Goals are at the absolute center of our process. In the inquiry phase, we find out what the client needs. In the education phase, we help them understand what it will take to get what they want. In the goal setting phase, we set specific objectives. It’s a collaborative process where we outline different strategies for reaching different goals and the trade-offs between each one. We give our clients choices and that gives them a sense of ownership over the training plan. It’s not just us telling them “the right way” and them “complying” with our advice. We create a plan together.
I try to only sell programs that will meet specific goals. Selling 4 sessions to someone who needs 8 demonstrates a lack of shared commitment to see the process through. That sets everyone up for failure. Clients are the experts on what they need from the dog, but we’re the experts on how to get there. If they won’t commit to a full program, then they’re not a good fit. Only booking clients who commit to do the work means that we make more money with fewer clients and less frustration.
We use training agreements written in plain English that describe our goals, our entire process, and clearly define everyone’s responsibilities. There’s no legalese. Our trainers write them and the style is friendly and explanatory. The agreements also describe how we will handle any difficulties meeting those goals. That leads to our final phase.
Assessment/Feedback: Keep making it better
A collaborative process acknowledges that no plan is perfect and creates a process for identifying and addressing problems. Building assessment and reevaluation into a structured process sets the expectation for struggles and adjustments. It sets the stage for friendly problem-solving conversations. Nobody needs to blame or judge anyone else. We’re just working together within a mutually agreed upon framework to solve complex sometimes unpredictable problems. Clients tend to be extremely understanding and flexible when problems are identified and discussed early and regularly.
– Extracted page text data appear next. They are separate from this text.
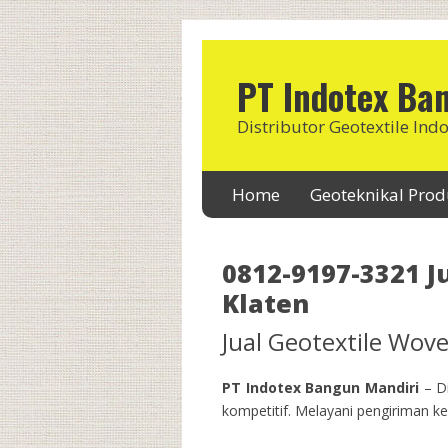
PT Indotex Ba
Distributor Geotextile Ind
Home
Geoteknikal Pro
0812-9197-3321 J
Klaten
Jual Geotextile Wo
PT Indotex Bangun Mandiri
– Di
kompetitif. Melayani pengiriman ke 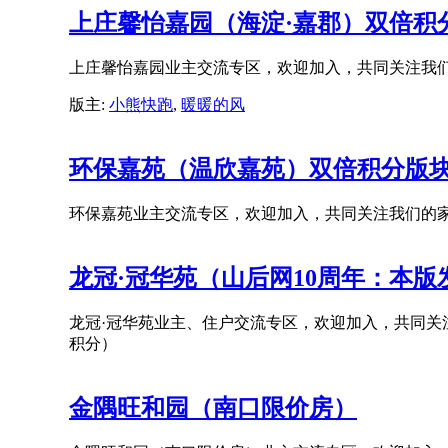
上庄馨怡嘉园（海淀·嘉郡）双倍积
上庄馨怡嘉园业主交流专区，欢迎加入，共同关注我
版主:
小熊快跑
,
暖暖的风
环保嘉苑（温欣嘉苑）双倍积分版
环保嘉苑业主交流专区，欢迎加入，共同关注我们的
龙冠·冠华苑（山后网10周年：本
龙冠·冠华苑业主、住户交流专区，欢迎加入，共同关
积分）
金隅旺和园（南口限价房）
How and when we assess depends on the type of service. The first few days of board and train, for example, involve significant assessment. We commit to tell clients by then if we expect big problems meeting any goals. If that happens, we give them choices. We might set a more modest goal, drop less important goals, extend the training period, or abort training and give the client a pro-rated refund. If we don’t’ catch a big problem early, we take responsibility and we usually do extra work for free.
For coaching plans, assessment happens at each lesson. We take some time to explicitly discuss whether we are on track to meet our goals. If we aren’t, we try to determine why. Is the dog harder to train than we expected? Do the clients have less time than they thought to practice? Is the family struggling to consistently follow management rules?
No matter how you do it, the important thing is that everyone knows that we might encounter bumps in the road and that we have a plan for handling them.
A Work in Progress:
Just like our training plans, our client collaboration process is always changing. When it was just me and my wife Mel, it was easy to do all of it ourselves. When we started hiring trainers, it got a little trickier. When COVID hit, our processes suffered too. We had more unhappy clients in 18 months than we would normally expect in 5 years. Many factors contributed to the problems. Fortunately, I didn’t blame the clients, my staff, or myself. I didn’t feel helpless. I just saw a need to review and revise our processes. Focusing on the process takes so much of the emotion out of it. It’s just another interesting problem to be solved, and that’s why I love my job.